O evento apresentado em 2020 – via plataforma Zoom e Canal YouTube devido à pandemia – contou com apoio das associadas Apodi, Brennand e Mizu e foi organizado em dois módulos, que trataram, respectivamente, do Roadmap Tecnológico em si e do Coprocessamento, técnica que utiliza o Combustível Derivado de Resíduos (CDR) para abastecer os fornos das cimenteiras, em substituição aos combustíveis fósseis, que são mais poluentes.

O projeto Roadmap foi apresentado pelo coordenador de Meio Ambiente do SNIC, Gonzalo Visedo, no módulo 1, que contou com o painel “Estratégias de Redução de Emissões, Ações já implementadas e Desafios Futuros”, do qual participaram Fabio Cirilo (Votorantim Cimentos), Seiiti Suzuki (InterCement), Marco Aurélio da Silva (Apodi) e Arnaldo Battagin (ABCP), sob mediação de Marcelo Pecchio, responsável pelo Laboratório de Mineralogia da ABCP.

Aberto pela especialista em coprocessamento Antonia Jadranka Suto (ABCP), a quem coube expor a “Evolução do Coprocessamento e o Novo Ciclo de Crescimento”, o módulo 2 trouxe a debate o painel “Desafios e Oportunidades para a Recuperação de Resíduos Sólidos”, moderado pelo gerente de Relações Institucionais da Associação, Mário William Esper. Participaram deste painel: Alcindo Chruscielski (Mizu), Nelson Viana (LafargeHolcim) e Pedro Carvalho  (Brennand).
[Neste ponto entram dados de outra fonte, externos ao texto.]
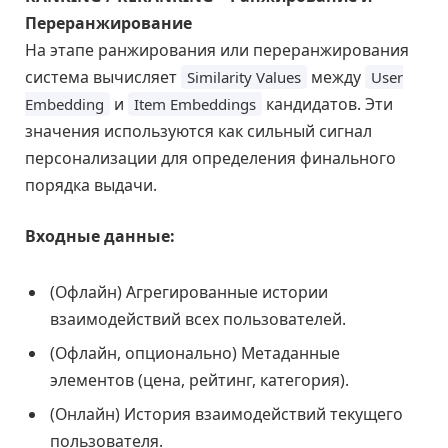
Переранжирование
На этапе ранжирования или переранжирования
система вычисляет
между
Similarity Values
User
и
кандидатов. Эти
Embedding
Item Embeddings
значения используются как сильный сигнал
персонализации для определения финального
порядка выдачи.
Входные данные:
(Офлайн) Агрегированные истории
взаимодействий всех пользователей.
(Офлайн, опционально) Метаданные
элементов (цена, рейтинг, категория).
(Онлайн) История взаимодействий текущего
пользователя.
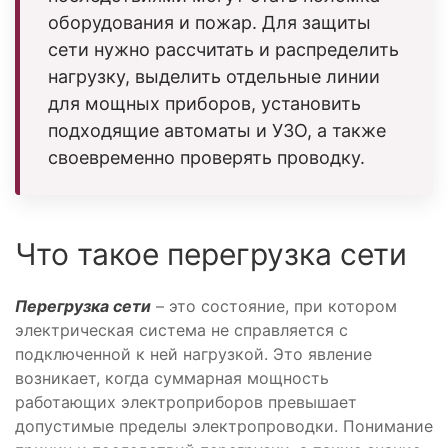
оборудования и пожар. Для защиты
сети нужно рассчитать и распределить
нагрузку, выделить отдельные линии
для мощных приборов, установить
подходящие автоматы и УЗО, а также
своевременно проверять проводку.
Что такое перегрузка сети
Перегрузка сети
– это состояние, при котором
электрическая система не справляется с
подключенной к ней нагрузкой. Это явление
возникает, когда суммарная мощность
работающих электроприборов превышает
допустимые пределы электропроводки. Понимание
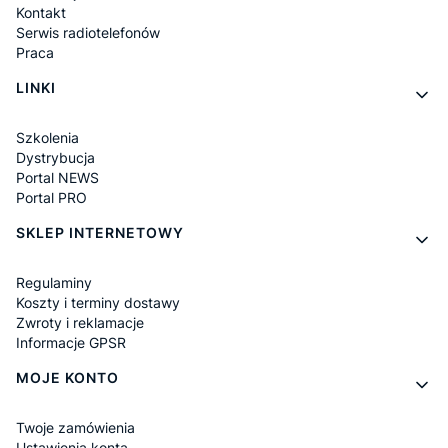
Kontakt
Serwis radiotelefonów
Praca
LINKI
Szkolenia
Dystrybucja
Portal NEWS
Portal PRO
SKLEP INTERNETOWY
Regulaminy
Koszty i terminy dostawy
Zwroty i reklamacje
Informacje GPSR
MOJE KONTO
Twoje zamówienia
Ustawienia konta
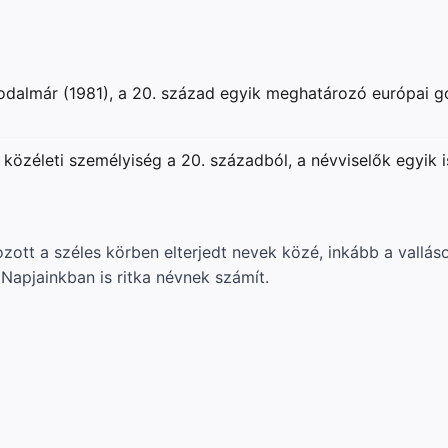
 irodalmár (1981), a 20. század egyik meghatározó európai
közéleti személyiség a 20. századból, a névviselők egyik 
tt a széles körben elterjedt nevek közé, inkább a valláso
Napjainkban is ritka névnek számít.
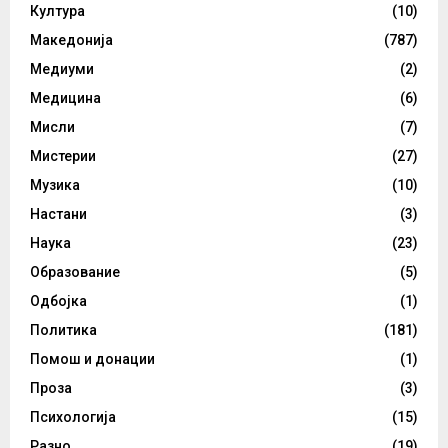
Култура
(10)
Македонија
(787)
Медиуми
(2)
Медицина
(6)
Мисли
(7)
Мистерии
(27)
Музика
(10)
Настани
(3)
Наука
(23)
Образование
(5)
Одбојка
(1)
Политика
(181)
Помош и донации
(1)
Проза
(3)
Психологија
(15)
Разно
(19)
A etapa de encerramento contou com as palavras de Gilvan Dias, presidente da Administração Estadual do Meio Ambiente do Sergipe (Adema), e Paulo Henrique Lustosa, secretário executivo de Saneamento do Governo do Estado do Ceará, além do presidente Paulo Camillo, que fez o lançamento oficial do posicionamento da indústria do cimento sobre a precificação do carbono no País. Paulo Camillo lembrou que o SNIC acompanha e participa, como membro do Comitê Consultivo, do Projeto PMR – Brasil (Partnership for Market Readiness), parceria entre o Ministério da Economia e o Banco Mundial, que avalia a conveniência de implementação de um sistema de precificação de carbono no País. O projeto, com duração de cerca de quatro anos, deve ser concluído em fins de 2020.

Assista aqui a íntegra do evento.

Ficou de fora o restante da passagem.